We have lift off! These stratospheric internet balloons were designed by the #ProjectLoon team at X (@theteamatx) to extend internet connectivity to remote parts of the world. Learn more from X (formerly Google [x]) at #futurecon this year. #awesomecon pic.twitter.com/YW5J7XT7Cm
— Awesome Con (@AwesomeCon) March 23, 2018
The privatisation of a public good is problematic
Private investors who build infrastructure are driven by commercial imperatives rather than a need to deliver social benefits. And that dynamic can entrench and exacerbate existing – and create new – digital, social and economic divides.
This can be innocuous enough, such as when the company that makes League of Legends built its own internet network to ensure its players weren’t upset by slow speeds.
But it’s more of a problem when faster connections can tilt investment and trading playing fields in favour of those with access, leaving ordinary investors out in the cold.
Facebook’s Free Basics is a program that aims to provide cheap internet services to consumers in developing countries. It currently operates in 63 developing nations.
Critics say the service is a blatant a strategy to extend Facebook’s global dominance to the developing world. It’s also been accused of violating net neutrality by strictly controlling participating sites to eliminate Facebook’s competitors.
Technology is not neutral
Privately owned and operated internet infrastructure can also become a means of social control.

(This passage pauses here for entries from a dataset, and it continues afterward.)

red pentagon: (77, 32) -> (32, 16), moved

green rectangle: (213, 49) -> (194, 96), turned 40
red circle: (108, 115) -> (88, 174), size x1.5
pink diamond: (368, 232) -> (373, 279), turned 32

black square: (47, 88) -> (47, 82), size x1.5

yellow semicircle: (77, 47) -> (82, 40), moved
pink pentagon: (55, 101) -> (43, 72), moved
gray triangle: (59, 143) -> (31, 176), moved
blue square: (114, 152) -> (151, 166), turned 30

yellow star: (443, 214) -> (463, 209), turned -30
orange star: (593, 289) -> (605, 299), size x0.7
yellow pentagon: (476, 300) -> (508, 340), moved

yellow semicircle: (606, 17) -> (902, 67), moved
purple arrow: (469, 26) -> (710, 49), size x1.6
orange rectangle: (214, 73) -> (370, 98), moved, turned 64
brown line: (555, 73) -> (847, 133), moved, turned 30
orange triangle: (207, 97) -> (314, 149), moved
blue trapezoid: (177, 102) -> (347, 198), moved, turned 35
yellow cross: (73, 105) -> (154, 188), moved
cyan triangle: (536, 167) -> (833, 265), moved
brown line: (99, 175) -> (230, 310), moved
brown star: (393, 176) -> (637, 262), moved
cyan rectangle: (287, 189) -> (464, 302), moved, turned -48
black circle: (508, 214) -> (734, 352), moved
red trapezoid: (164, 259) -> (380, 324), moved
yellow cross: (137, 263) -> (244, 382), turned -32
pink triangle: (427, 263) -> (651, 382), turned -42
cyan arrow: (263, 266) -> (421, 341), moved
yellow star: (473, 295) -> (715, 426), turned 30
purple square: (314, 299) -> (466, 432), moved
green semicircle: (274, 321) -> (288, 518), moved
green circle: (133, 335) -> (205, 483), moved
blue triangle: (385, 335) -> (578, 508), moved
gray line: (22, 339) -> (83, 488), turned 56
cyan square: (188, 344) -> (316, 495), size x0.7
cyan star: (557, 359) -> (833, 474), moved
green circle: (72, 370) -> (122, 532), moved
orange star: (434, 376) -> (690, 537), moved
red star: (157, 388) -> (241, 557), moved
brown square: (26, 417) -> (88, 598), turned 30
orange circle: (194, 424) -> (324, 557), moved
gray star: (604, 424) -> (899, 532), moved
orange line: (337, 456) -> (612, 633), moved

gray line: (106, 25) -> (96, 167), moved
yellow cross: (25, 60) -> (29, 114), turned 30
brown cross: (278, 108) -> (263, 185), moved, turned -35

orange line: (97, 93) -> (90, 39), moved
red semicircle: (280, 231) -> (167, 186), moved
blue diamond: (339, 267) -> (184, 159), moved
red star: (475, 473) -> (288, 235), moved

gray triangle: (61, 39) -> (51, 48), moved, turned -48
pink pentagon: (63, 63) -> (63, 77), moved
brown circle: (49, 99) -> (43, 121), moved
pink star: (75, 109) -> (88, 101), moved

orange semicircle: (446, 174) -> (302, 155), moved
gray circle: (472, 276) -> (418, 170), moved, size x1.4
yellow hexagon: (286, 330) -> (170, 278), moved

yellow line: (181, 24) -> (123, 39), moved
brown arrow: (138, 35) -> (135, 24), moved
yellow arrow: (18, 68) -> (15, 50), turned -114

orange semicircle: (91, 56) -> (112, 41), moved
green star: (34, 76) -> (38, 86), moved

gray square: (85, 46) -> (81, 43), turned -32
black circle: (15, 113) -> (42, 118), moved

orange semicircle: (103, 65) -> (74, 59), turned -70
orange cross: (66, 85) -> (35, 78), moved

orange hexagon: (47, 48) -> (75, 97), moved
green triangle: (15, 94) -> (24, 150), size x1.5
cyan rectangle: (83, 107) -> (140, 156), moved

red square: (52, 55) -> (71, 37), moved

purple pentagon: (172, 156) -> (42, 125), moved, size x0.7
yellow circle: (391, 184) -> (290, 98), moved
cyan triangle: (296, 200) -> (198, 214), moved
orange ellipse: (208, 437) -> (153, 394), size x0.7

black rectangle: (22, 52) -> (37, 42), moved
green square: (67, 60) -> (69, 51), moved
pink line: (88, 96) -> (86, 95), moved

Termination of internet services is a notorious tactic used by authoritarian regimes to repress dissent by disrupting communication and censoring information. But private entities may also exercise control over infrastructure outside of government regulation.
For example, when WikiLeaks published government correspondence in 2010, Amazon and AnyDNS withdrew the services that maintained the Wikileaks website. Mastercard, Paypal and VISA terminated services through which the organisation received funding for its activities.
These companies were not acting under government direction, citing violations of their Acceptable Use policies to justify their decisions. Harvard professor Yochai Benckler said at the time:
Commercial owners of the critical infrastructures of the networked environment can deny service to controversial speakers, and some appear to be willing to do so at a mere whiff of public controversy.
SpaceX must meet a host of technical conditions before Starlink can be activated. But we shouldn’t assume that providing internet access to developing countries will lead to an ecosystem from which economic or social benefits will flow.
When the logic of corporate capitalism dominates the provision of internet services, there’s no guarantee that the internet’s founding principles – an egalitarian tool where users share information for the greater good – will be upheld.